Re: BUG #16280: dead tuples (probably) effect plan and query performance

Поиск
Список
Период
Сортировка
От James Coleman
Тема Re: BUG #16280: dead tuples (probably) effect plan and query performance
Дата
Msg-id CAAaqYe96jM14OuvjYh2bb2EyR=bCjWGwB4sVEFFM_sVMhHfB6g@mail.gmail.com
обсуждение исходный текст
Ответ на Re: BUG #16280: dead tuples (probably) effect plan and query performance  ("Serbin, Ilya" <iserbin@bostonsd.ru>)
Ответы Re: BUG #16280: dead tuples (probably) effect plan and query performance  ("Serbin, Ilya" <iserbin@bostonsd.ru>)
Список pgsql-bugs
On Wed, Mar 11, 2020 at 6:51 AM Serbin, Ilya <iserbin@bostonsd.ru> wrote:
>
> Hello,
> Asking again just in case someone can help to find out why is that happening in my case and if it is a bug.
>
> пт, 28 февр. 2020 г. в 12:25, Serbin, Ilya <iserbin@bostonsd.ru>:
>>
>> Hello, Tom!
>> Thanks for your answer. My concern is that plan changes after a relatively small number of dead tuples. Bad plan is
beinggenerated when table1 contain 300-400 dead tuples. It is only 0.07%-0.08% of the whole table (409k+ entries). 
>> In addition, table is growing and currently there are 425k of entries. However even on 425k size table plan stays
gooduntil number of dead tuples reaches 300-400, аfter that plan changes to the bad one. 
>> As I said, I tried analyzing table with various default_statistics_target (100-1000 with step of 100) - plan stays
bad.Tried setting random_page_cost=0.1 and seq_page_cost=1 (2, 3, 4, etc). Plan changed to good one only starting from
random_page_cost=0.1 and  seq_page_cost=8. However, once I ran vacuum - plan changed to good one and stayed the same
evenwhen I set random_page_cost=30;set seq_page_cost=1; 
>> I realize that I can set autovacuum thresholds for this table to trigger it once dead tuples reach 300, but it
doesn'tseem right to me (this number of changes happens in something like 5 minutes and tables is ~2GB size as of now). 
>>
>> Why does such a small amount (0.07%) of dead tuples changes cost estimations so dramatically? Or am I missing
somethingand dead tuples has nothing to do with it? 

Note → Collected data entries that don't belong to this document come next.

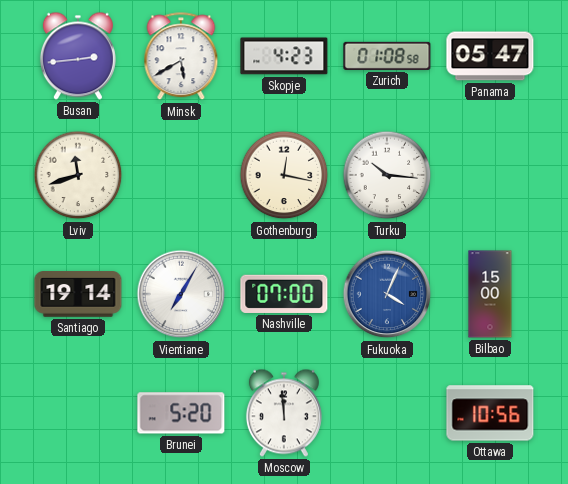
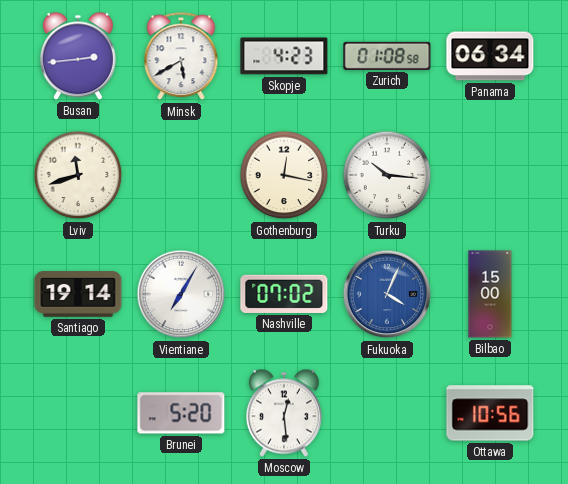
Panama: 05:47 -> 06:34
Nashville: 07:00 -> 07:02
Moscow: 11:59 -> 12:29
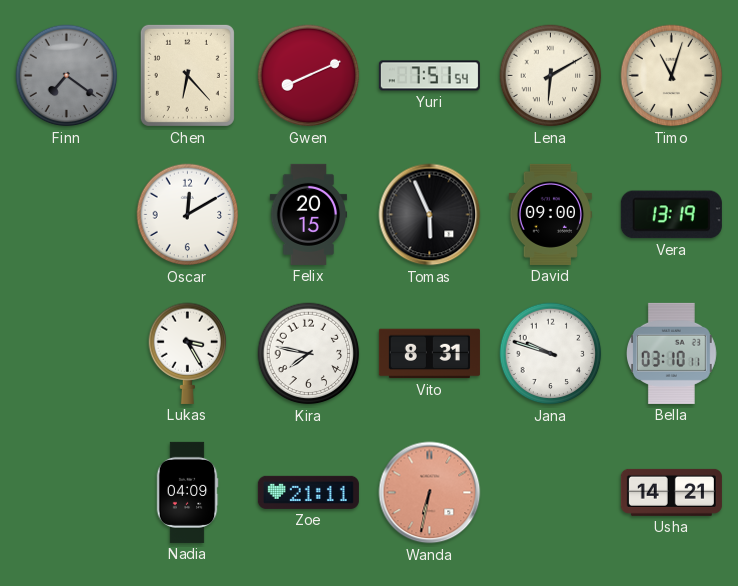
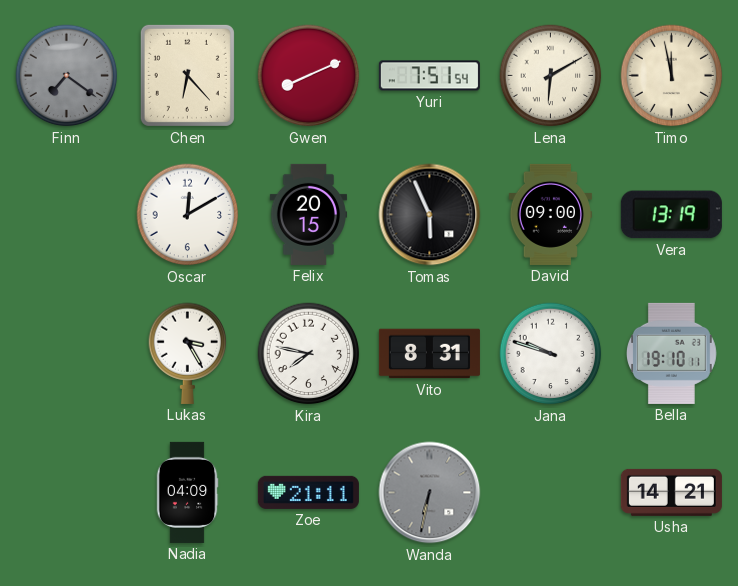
Timo: 11:03 -> 11:58
Bella: 03:10 -> 19:10
Wanda dial: salmon -> grey
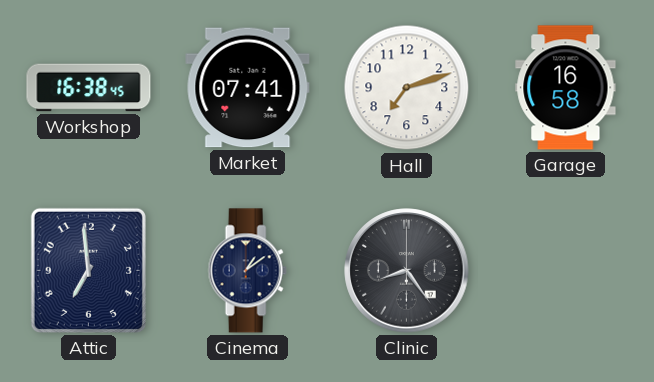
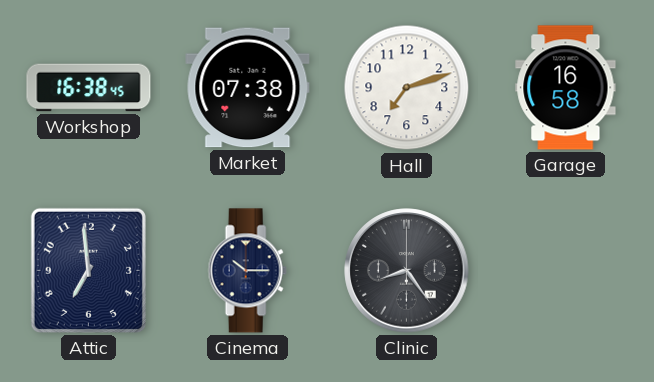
Market: 07:41 -> 07:38
Cinema: 1:09 -> 10:15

That looks like an almost impossible query to plan correctly -- the
planner would need some kind of stats on fields internal to the json
blob, but it can't have that since the blob is necessarily schema less
(at least from PG's perspective). That's why Tom is wondering about
making the representation map more closely to a SQL/relational table
model with discrete columns.

Alternatively have you tried adding function indexes on the (it looks
like) ~2 paths you're querying in the JSON field?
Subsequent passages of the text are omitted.